Unraveling curcumin degradation: autoxidation proceeds through spiroepoxide and vinylether intermediates en route to the main bicyclopentadione.

作者信息

Gordon Odaine N, Luis Paula B, Sintim Herman O, Schneider Claus

机构信息

Department of Pharmacology and the Vanderbilt Institute of Chemical Biology, Vanderbilt University Medical School, Nashville, Tennessee 37232 and.

Department of Chemistry and Biochemistry, University of Maryland, College Park, Maryland 20742.

出版信息

J Biol Chem. 2015 Feb 20;290(8):4817-4828. doi: 10.1074/jbc.M114.618785. Epub 2015 Jan 6.

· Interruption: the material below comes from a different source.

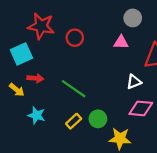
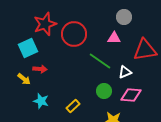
red star: (41, 26) -> (45, 24), turned -30
red circle: (75, 38) -> (74, 34), size x1.6
green line: (74, 89) -> (100, 61), moved
green circle: (98, 119) -> (104, 91), moved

DOI:10.1074/jbc.M114.618785
PMID:25564617
原文链接:https://pmc.ncbi.nlm.nih.gov/articles/PMC4335222/
Abstract

Curcumin is a dietary anti-inflammatory and chemopreventive agent consisting of two methoxyphenol rings connected by a conjugated heptadienedione chain. Curcumin is unstable at physiological pH and rapidly degrades in an autoxidation reaction to a major bicyclopentadione product in which the 7-carbon chain has undergone oxygenation and double cyclization. Early degradation products (but not the final bicyclopentadione) mediate topoisomerase poisoning and possibly many other activities of curcumin, but it is not known how many and what autoxidation products are formed, nor their mechanism of formation. Here, using [(14)C2]curcumin as a tracer, seven novel autoxidation products, including two reaction intermediates, were isolated and identified using one- and two-dimensional NMR and mass spectrometry. The unusual spiroepoxide and vinylether reaction intermediates are precursors to the final bicyclopentadione product. A mechanism for the autoxidation of curcumin is proposed that accounts for the addition and exchange of oxygen that have been determined using (18)O2 and H2(18)O. Several of the by-products are formed from an endoperoxide intermediate via reactions that are well precedented in lipid peroxidation. The electrophilic spiroepoxide intermediate formed a stable adduct with N-acetylcysteine, suggesting that oxidative transformation is required for biological effects mediated by covalent adduction to protein thiols. The spontaneous autoxidation distinguishes curcumin among natural polyphenolic compounds of therapeutic interest; the formation of chemically diverse reactive and electrophilic products provides a novel paradigm for understanding the polypharmacological effects of curcumin.

摘要

姜黄素是一种具有抗炎和化学预防作用的膳食成分,由两个通过共轭庚二烯二酮链连接的甲氧基酚环组成。姜黄素在生理pH值下不稳定,会在自氧化反应中迅速降解为一种主要的双环戊二酮产物,其中7碳链发生了氧化和双环化。早期降解产物(而非最终的双环戊二酮)介导拓扑异构酶中毒以及姜黄素的许多其他可能活性,但目前尚不清楚形成了多少种以及哪些自氧化产物,也不清楚它们的形成机制。在此,我们以[(14)C2]姜黄素作为示踪剂,利用一维和二维核磁共振以及质谱技术分离并鉴定了七种新型自氧化产物,包括两种反应中间体。不同寻常的螺环氧化物和乙烯基醚反应中间体是最终双环戊二酮产物的前体。我们提出了一种姜黄素自氧化的机制,该机制解释了利用(18)O2和H2(18)O所确定的氧的添加和交换情况。几种副产物是由内过氧化物中间体通过脂质过氧化中常见的反应形成的。亲电螺环氧化物中间体与N - 乙酰半胱氨酸形成了稳定的加合物,这表明由与蛋白质硫醇的共价加合介导的生物学效应需要氧化转化。姜黄素的自发自氧化使其在具有治疗意义的天然多酚化合物中独树一帜;化学性质多样的反应性和亲电产物的形成,为理解姜黄素的多药理学效应提供了一种新的范例。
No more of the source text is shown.